Review: Arctic Monkeys bring brash attitude, energy to the Ritz Ybor in Tampa
Deliberately paced and spotlighting its moodier material, the Arctic Monkeys’ April 2010 set at the Ritz Ybor felt like a statement of maturity: Those brash kids who shook up the dance floor in the mid-‘00s are all grown up now.
Sunday night at the same venue, the kids were back.
Frontman Alex Turner and co. delivered a set that barely paused for breath from the careening tempo changes of opener Pretty Visitors though the Duran Duran-quoting Teddy Picker, before signing off with the reflective 505.
Turner sported a Goth-pompadour hairdo seemingly borrowed from Misfits-era Glenn Danzig. He delivered his witty lyrics with a healthy dose of sex appeal, usually absent if not verboten in indie rock.
As was the case last year, indefatigable drummer Matt Helders was amazing. He was both steady and flashy at speeds just shy of Slayer, a big part of why the energy never lagged during the set.
Don’t Sit Down ‘Cause I’ve Moved Your Chair lurched with menace, while mid-tempo numbers such as Black Treacle got a shot of energy lacking on the recorded versions.
The Monkeys played about half of latest album, Suck It and See, including the title track and She’s Thunderstorms, a jangly, Merseybeat-referencing cut.
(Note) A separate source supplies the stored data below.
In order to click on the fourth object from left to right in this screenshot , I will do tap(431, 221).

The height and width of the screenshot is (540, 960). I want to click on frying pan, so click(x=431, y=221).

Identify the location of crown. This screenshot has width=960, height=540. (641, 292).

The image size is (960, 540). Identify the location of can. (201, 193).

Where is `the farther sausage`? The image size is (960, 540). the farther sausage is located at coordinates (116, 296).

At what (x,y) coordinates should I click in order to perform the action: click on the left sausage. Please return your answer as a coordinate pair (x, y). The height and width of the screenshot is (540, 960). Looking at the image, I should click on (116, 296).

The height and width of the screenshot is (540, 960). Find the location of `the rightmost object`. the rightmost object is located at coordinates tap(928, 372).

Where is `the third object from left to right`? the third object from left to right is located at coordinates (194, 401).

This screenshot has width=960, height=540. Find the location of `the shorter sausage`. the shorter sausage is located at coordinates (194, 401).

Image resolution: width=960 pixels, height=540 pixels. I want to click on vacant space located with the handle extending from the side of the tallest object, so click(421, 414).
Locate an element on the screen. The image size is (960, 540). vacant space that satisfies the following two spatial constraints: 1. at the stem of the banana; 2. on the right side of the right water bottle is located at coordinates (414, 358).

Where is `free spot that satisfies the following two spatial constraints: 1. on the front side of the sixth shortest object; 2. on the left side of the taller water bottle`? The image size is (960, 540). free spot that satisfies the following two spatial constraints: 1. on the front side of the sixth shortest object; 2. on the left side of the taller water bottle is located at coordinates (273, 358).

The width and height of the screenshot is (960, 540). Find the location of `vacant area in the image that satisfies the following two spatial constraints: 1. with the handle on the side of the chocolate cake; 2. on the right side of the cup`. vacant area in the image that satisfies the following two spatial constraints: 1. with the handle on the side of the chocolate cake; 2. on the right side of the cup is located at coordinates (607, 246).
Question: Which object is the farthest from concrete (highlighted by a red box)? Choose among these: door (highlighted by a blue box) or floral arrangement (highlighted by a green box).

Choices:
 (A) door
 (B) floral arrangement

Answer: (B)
The Ritz crowd cheered wildly from the time the house lights went down until they came up roughly 75 minutes later. Newer tunes such as Brick by Brick and the wonderfully-titled The Hellcat Spangled Shalala were greeted just as enthusiastically as was I Bet You Look Good on the Dancefloor, the song that introduced Arctic Monkeys to the world half a decade ago.
Opening act Smith Westerns showed the limitations of good songs in a live setting. The quintet had its harmonies, melodies and arrangements down pat but showed little in the way of personality. The band seemed content to play in the shadows, hardly acknowledging the audience until announcing its last song.